SWITCH Sustainable Water management Improves Tomorrow's Cities' Health
The SWITCH Project aims to contribute to the development of efficient, sustainable and interactive urban water systems and services by developing an integrated, flexible and strategic approach towards sustainable urban water management, which builds on a thorough understanding of limitations and unsustainability factors of conventional urban water management systems and demonstrating a range of tested scientific, technological and socio-economic solutions and approaches to urban water management.
SWITCH is funded by the EU and will run from 2006-2010.
The 30 SWITCH partners are working under the following main themes: Paradigm Shift and Knowledge Management, Urban water supply, Storm water management, Eco-sanitation, Productive (Re)use of water. Switch will implement pilot and demonstration projects in 14 cities.

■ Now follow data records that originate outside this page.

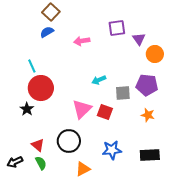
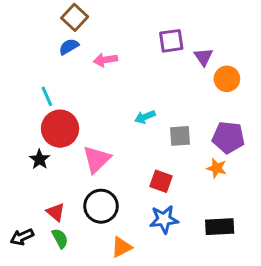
pink arrow: (82, 41) -> (105, 60), moved
purple pentagon: (147, 85) -> (228, 137), moved
pink triangle: (82, 109) -> (97, 159), moved
red square: (105, 112) -> (161, 181), moved

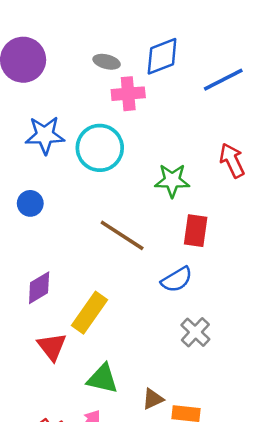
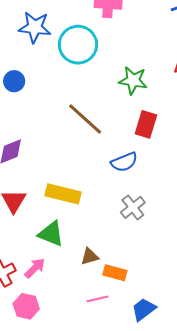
yellow rectangle: (90, 313) -> (63, 194), moved, turned 60

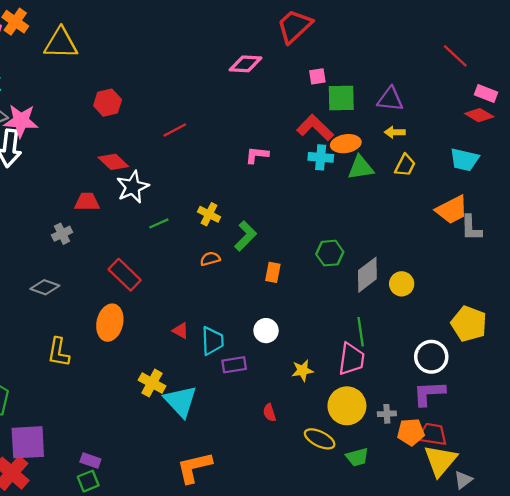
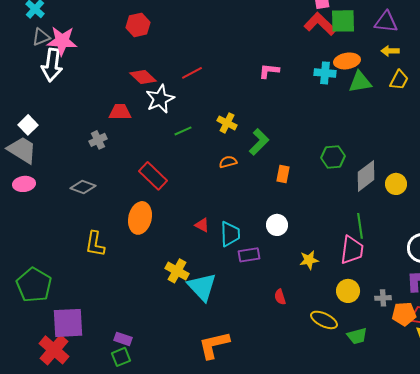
red L-shape: (315, 128) -> (320, 24), moved
red line: (175, 130) -> (192, 73), moved
yellow circle: (347, 406) -> (348, 291), size x0.7

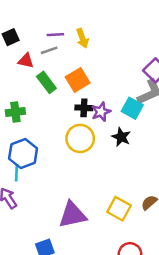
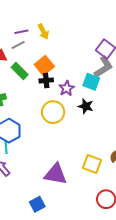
black cross: (84, 108) -> (46, 80), moved
purple triangle: (72, 215) -> (56, 174), turned 30

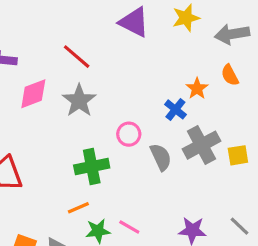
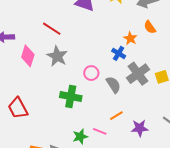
pink diamond: (33, 94) -> (28, 56), turned -45
green cross: (92, 166) -> (71, 97), turned 30
orange line: (78, 208) -> (116, 116), moved

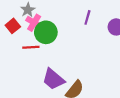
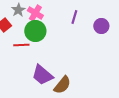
pink cross: (34, 23) -> (35, 13), moved

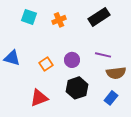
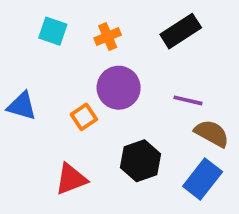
purple circle: (72, 60) -> (119, 88), moved, size x1.5
brown semicircle: (116, 73) -> (212, 133), turned -144
blue rectangle: (111, 98) -> (203, 179), size x1.5

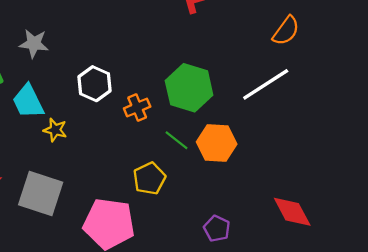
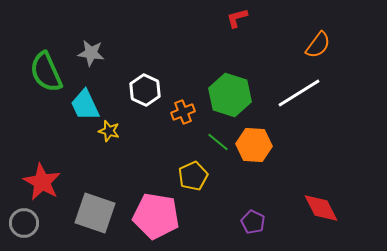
gray square: (41, 194) -> (95, 213), moved

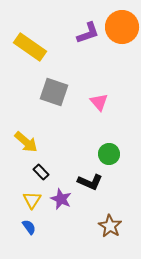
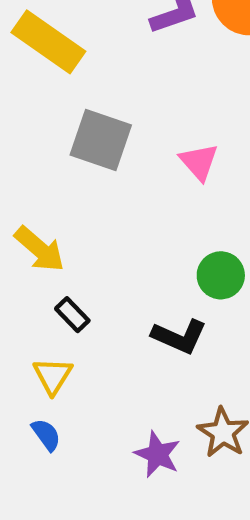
purple star: (61, 199) -> (157, 454), moved

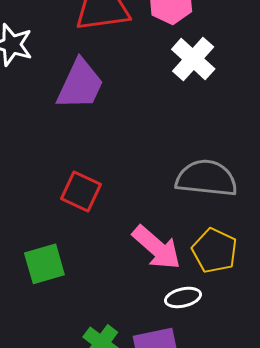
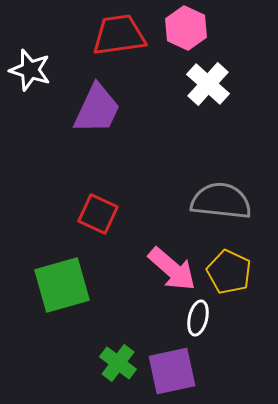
green square: (44, 264) -> (62, 285), size x1.4
white ellipse: (183, 297) -> (198, 318), turned -64

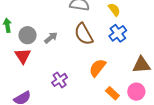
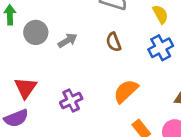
brown semicircle: (84, 34) -> (113, 42), size x0.6
red triangle: (23, 56) -> (26, 88), moved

SWITCH applies a Learning Alliances framework in which various organisations with a shared interest in improving urban water management cooperate in a number of structured platforms at different institutional levels (national, river basin, city, community etc). These platforms bring together a wide range of partners with capabilities in implementation; regulation; policy and legislation; research and documentation and dissemination and are designed to break down barriers to both horizontal and vertical information sharing, and thus to speed up the process of identification, adaptation, and uptake of new innovations.

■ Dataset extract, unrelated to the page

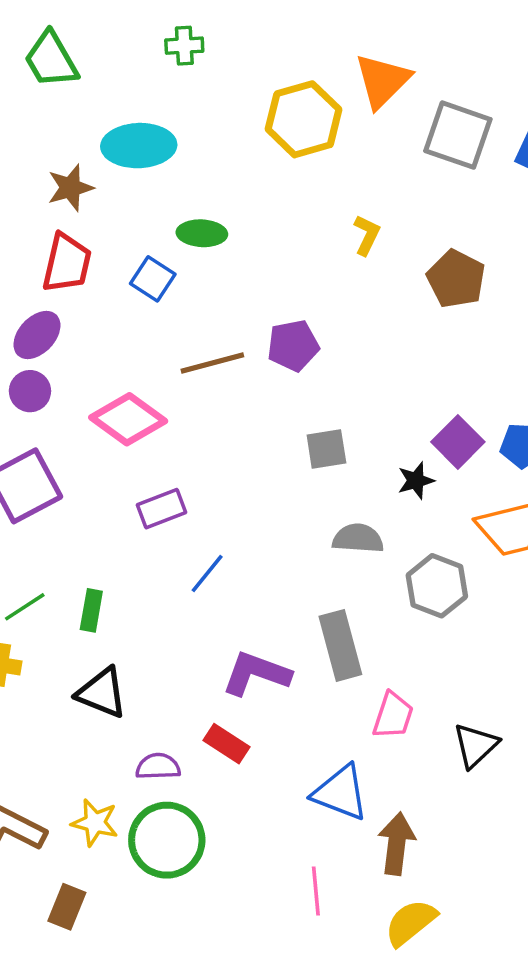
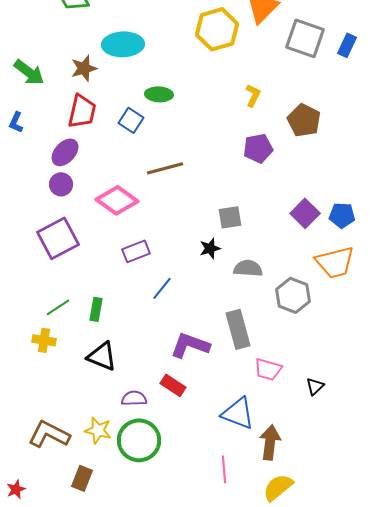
purple pentagon: (293, 346) -> (258, 148), moved
black star: (416, 481) -> (210, 248), moved
pink trapezoid: (393, 716) -> (268, 369), turned 88
black triangle: (475, 745) -> (315, 386), size x0.7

ETC is coordinating the Work Package on Urban Agriculture (part of the theme Productive reuse of water) in which it collaborates with IWMI in Accra Ghana, IGSNRR in Beijing and IPES in Lima, Peru as well as with NRI (UK) and IRC (the Netherlands). The objectives of this Work Package are:
- To develop a better understanding of -and promote benefits associated with- the role, contributions and potential of urban agriculture and other productive uses of water (along the water chain) to people's livelihoods in the selected pilot cities;
- To establish multi-stakeholder working-groups in each city that engage civil society (e.g. NGOs, CBOs, farmers) with municipal agencies (e.g. policy-makers, legislative and planning authorities), researchers and the private sector, on the integration of productive use of water in urban planning;
- To train members of the working groups and other key players in multi-stakeholder approaches, and to develop local skills and capacity in key agricultural (& other livelihood activities) and water management areas;
- To identify and integrate acceptable and appropriate urban water management approaches and strategies into the policy, legislative and regulatory, urban planning and decision-making frameworks of each city;
- To initiate and monitor at least two pilot projects in each of these cities on productive use of water including freshwater, storm and waste water;
- To disseminate and promote the lessons learnt within the cities and on national and international levels through multiple media channels (workshops, internet, etc) and demonstrations.
Funding: EU, Integrated Programme, FP 6.